La crise

Autrefois, pour permettre au corps de retrouver une santé satisfaisante surtout après quelques excès, on prenait une purge qui remettait la machine en marche. On peut dire sans trop se tromper que la crise financière que nous sommes entrain de traverser, n’est autre qu’une purge destinée à mettre fin aux dérives de tous ordres qui ont mis à mal un système ultra libéral qui s’est exonéré de toutes règles et de toutes morales. Une soif et une boulimie d’argent qui ne pouvaient que nous conduire au désastre. Du même coup, l’intervention des Etats s’est voulu un élément moralisateur, alors qu’à n’en pas douter ils ont eu eux aussi leur responsabilité et non des moindres dans cette véritable débâcle qui risque de marquer encore pour longtemps l’économie Mondiale. En effet il serait vain d’ignorer que c’est l’économie en marche qui fait vivre les Etats par le truchement des impôts et des taxes et à partir du moment où ils ferment les yeux sur des pratiques coupables, ils deviennent eux aussi des complices du système qu’aujourd’hui ils ont beau jeu de dénoncer.
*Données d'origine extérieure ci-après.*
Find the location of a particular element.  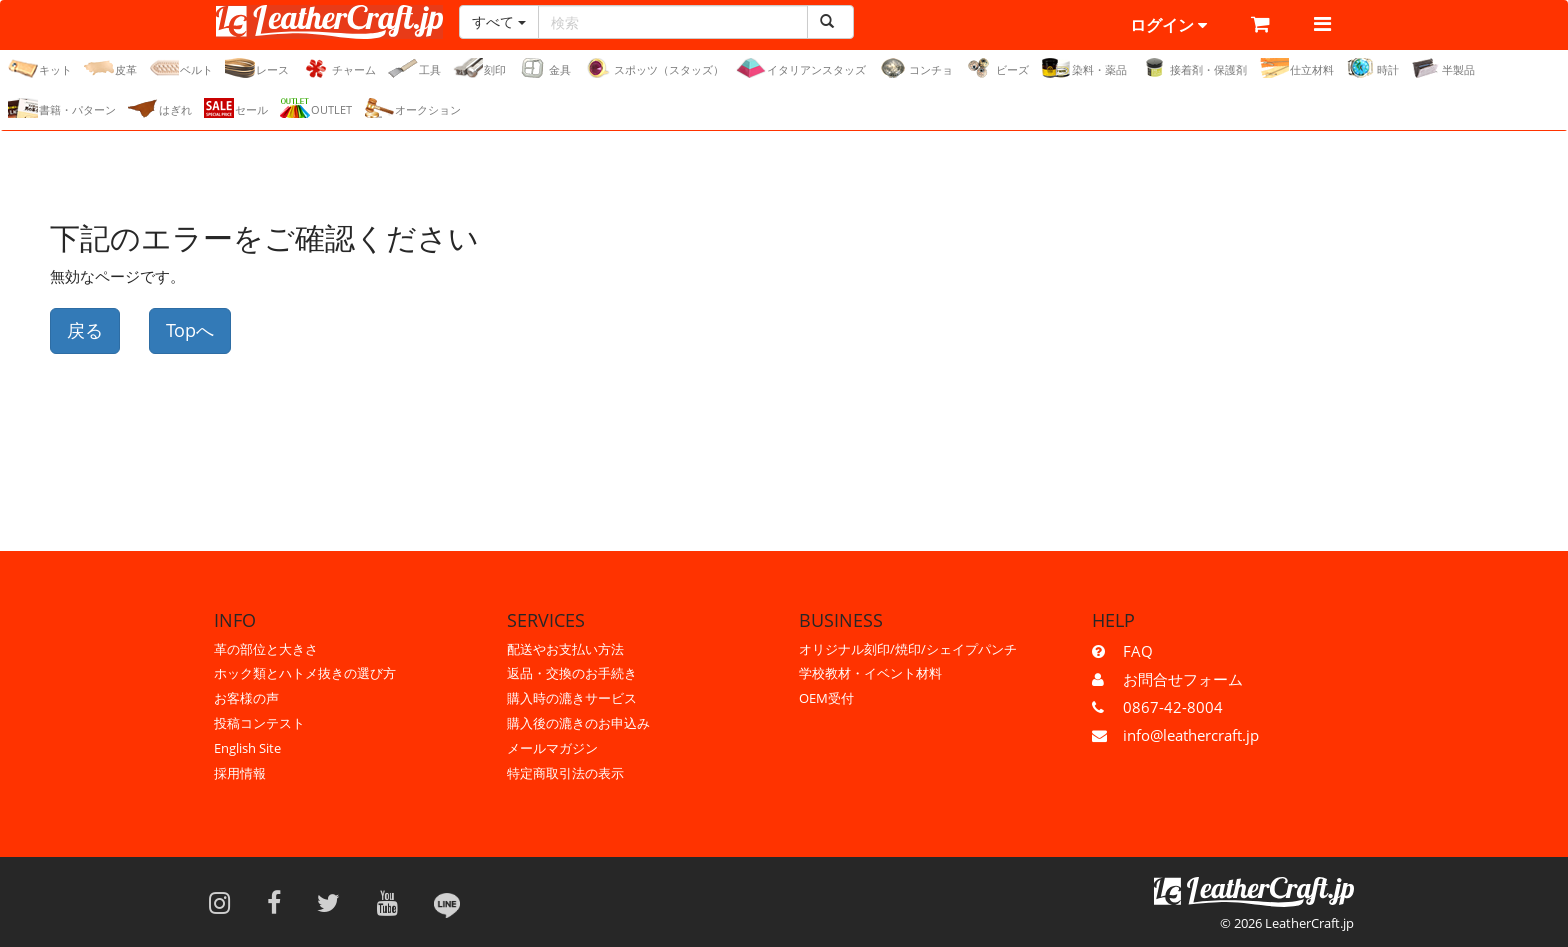 金具 is located at coordinates (544, 68).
Plus il y a de business, plus les Etats encaissent, alors pourquoi être regardant sur la capacité des individus à faire face à leurs emprunts ? Il n’est pas douteux que dans cette conduite de la politique économique, les Etats-Unis ont eu une part très importante de responsabilité du fait de leur besoin toujours croissant d’argent. Leur engagement dans la guerre d’Irak a creusé chez eux un déficit abyssal qu’ils ont plus ou moins consciemment essayé de combler en créant ce marché de dupe qui consistait à endetter les ménages auxquels ils ont fait miroiter une possible accession à la propriété ; véritable escroquerie d’Etat perpétré par les banques.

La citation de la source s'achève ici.